Milan Ivanović (Serbian Cyrillic: Милан Ивановић, ; born 21 December 1960 in Sivac, SR Serbia, SFR Yugoslavia) is a former Serbian Australian football (soccer) player. He also played for Australian national team.

Club career
Ivanović started his career with a local club Crvenka. After stints with Rudar Kostolac and OFK Belgrade, he joined Red Star Belgrade in 1985. Ivanović played in a 1988 European Cup encounter against A.C. Milan.

He emigrated to Australia and on arrival in 1989 he joined Adelaide City in the National Soccer League. Nicknamed "The Doctor" for his ability to cut out the opposition's attacks and launch into an incisive midfield run, the classy, composed sweeper formed a formidable partnership with Alex Tobin that became the mainstay of the Adelaide City and Socceroo defence. That resulted in two national titles in 1992 and 1994, cementing his legendary status.

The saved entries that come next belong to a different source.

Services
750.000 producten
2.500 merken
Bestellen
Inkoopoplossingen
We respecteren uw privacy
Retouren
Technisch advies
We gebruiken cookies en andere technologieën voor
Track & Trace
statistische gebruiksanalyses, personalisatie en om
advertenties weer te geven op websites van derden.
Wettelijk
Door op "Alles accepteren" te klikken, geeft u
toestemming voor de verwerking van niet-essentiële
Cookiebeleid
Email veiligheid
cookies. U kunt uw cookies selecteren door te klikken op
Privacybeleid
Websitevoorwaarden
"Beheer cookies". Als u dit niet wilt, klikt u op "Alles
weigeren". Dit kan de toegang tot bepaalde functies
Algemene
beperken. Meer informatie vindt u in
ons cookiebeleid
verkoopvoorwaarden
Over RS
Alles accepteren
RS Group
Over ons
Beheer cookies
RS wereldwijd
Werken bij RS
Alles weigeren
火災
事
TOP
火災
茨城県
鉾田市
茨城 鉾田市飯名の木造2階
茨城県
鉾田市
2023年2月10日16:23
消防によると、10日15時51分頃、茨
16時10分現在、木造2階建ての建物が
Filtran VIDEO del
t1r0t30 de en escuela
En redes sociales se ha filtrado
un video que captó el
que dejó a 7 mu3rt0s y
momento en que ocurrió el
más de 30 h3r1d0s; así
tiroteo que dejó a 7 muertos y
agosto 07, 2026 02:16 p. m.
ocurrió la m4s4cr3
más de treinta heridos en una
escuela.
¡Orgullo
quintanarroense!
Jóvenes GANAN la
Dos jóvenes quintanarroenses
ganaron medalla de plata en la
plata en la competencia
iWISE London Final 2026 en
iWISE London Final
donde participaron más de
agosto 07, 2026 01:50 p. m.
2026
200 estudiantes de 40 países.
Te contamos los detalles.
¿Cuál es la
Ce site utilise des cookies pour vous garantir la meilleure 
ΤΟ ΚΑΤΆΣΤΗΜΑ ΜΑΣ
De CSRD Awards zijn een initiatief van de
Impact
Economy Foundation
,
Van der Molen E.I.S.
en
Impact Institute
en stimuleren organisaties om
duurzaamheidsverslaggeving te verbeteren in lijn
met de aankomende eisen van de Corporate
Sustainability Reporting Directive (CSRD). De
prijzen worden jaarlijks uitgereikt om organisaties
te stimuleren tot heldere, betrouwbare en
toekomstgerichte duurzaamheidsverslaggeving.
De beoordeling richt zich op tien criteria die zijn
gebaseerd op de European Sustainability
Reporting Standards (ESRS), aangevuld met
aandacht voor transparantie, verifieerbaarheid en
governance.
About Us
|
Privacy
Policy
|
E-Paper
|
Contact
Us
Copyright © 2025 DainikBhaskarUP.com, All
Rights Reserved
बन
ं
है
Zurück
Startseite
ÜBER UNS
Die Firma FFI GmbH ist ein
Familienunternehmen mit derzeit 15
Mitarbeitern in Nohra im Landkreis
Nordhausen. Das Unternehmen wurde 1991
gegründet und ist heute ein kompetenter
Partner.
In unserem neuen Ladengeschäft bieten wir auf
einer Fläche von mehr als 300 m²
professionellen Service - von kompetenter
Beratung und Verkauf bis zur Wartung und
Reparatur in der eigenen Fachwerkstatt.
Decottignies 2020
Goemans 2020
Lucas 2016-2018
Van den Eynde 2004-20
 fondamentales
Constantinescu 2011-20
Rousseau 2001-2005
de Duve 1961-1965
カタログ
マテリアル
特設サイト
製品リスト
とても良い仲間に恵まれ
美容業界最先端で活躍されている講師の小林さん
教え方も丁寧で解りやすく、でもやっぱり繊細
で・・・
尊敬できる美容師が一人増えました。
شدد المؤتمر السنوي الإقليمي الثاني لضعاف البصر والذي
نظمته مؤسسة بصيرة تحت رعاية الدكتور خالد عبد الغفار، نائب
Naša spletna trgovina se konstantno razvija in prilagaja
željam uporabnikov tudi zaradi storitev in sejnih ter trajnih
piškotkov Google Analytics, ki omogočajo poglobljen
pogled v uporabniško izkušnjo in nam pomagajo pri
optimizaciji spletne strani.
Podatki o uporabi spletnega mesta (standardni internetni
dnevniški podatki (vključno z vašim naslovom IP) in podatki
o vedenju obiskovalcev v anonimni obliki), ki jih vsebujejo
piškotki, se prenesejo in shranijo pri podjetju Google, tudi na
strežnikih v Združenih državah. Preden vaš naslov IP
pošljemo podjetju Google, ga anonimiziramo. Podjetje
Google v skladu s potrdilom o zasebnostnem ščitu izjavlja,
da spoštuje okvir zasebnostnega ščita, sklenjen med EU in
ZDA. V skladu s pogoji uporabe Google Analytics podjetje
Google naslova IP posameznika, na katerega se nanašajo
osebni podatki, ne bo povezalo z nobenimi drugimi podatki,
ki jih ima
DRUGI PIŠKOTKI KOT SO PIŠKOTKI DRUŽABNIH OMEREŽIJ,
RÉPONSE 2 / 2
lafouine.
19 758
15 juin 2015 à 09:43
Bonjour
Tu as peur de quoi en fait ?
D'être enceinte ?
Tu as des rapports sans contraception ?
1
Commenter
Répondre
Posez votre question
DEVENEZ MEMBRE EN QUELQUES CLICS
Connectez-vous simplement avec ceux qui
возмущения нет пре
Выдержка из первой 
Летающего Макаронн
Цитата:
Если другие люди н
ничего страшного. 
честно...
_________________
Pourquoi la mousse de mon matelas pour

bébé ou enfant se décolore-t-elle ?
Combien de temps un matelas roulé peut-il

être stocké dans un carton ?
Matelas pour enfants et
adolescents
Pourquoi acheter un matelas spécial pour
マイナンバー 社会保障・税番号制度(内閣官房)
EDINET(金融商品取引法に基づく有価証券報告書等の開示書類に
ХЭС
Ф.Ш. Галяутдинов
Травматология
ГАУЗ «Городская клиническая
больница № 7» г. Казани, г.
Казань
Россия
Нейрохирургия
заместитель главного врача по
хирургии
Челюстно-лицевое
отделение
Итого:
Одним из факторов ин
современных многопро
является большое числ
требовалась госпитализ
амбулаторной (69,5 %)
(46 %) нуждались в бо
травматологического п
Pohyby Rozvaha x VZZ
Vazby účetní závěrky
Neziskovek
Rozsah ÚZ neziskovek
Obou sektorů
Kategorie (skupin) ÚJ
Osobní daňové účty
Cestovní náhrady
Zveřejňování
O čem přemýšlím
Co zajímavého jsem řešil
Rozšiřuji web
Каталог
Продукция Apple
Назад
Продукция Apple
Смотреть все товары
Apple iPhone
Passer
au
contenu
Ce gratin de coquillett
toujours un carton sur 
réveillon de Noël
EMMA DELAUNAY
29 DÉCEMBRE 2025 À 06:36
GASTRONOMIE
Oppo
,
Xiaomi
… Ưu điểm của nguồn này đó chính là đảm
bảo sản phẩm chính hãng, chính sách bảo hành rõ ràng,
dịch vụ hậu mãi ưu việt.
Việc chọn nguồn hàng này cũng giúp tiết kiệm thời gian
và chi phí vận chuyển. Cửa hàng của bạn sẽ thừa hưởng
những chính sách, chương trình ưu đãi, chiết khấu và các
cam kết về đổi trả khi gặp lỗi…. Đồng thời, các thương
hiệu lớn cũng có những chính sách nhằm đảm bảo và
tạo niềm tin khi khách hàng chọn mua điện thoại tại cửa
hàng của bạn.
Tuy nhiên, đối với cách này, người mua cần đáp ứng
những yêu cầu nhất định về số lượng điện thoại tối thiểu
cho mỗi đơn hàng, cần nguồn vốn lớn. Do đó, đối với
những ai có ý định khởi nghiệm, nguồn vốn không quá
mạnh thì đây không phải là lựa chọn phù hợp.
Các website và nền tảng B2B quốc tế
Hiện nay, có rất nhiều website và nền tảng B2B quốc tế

In 2007, Ivanović came out of retirement to play in the South Australian Premier League club, Northern Demons.

International career
Ivanović made his first international appearance for Australia in 1991. He captained Australia once, in a match against Japan on 15 February 1998, which also his last appearance for Australia. Ivanović made 59 international appearances for Australia.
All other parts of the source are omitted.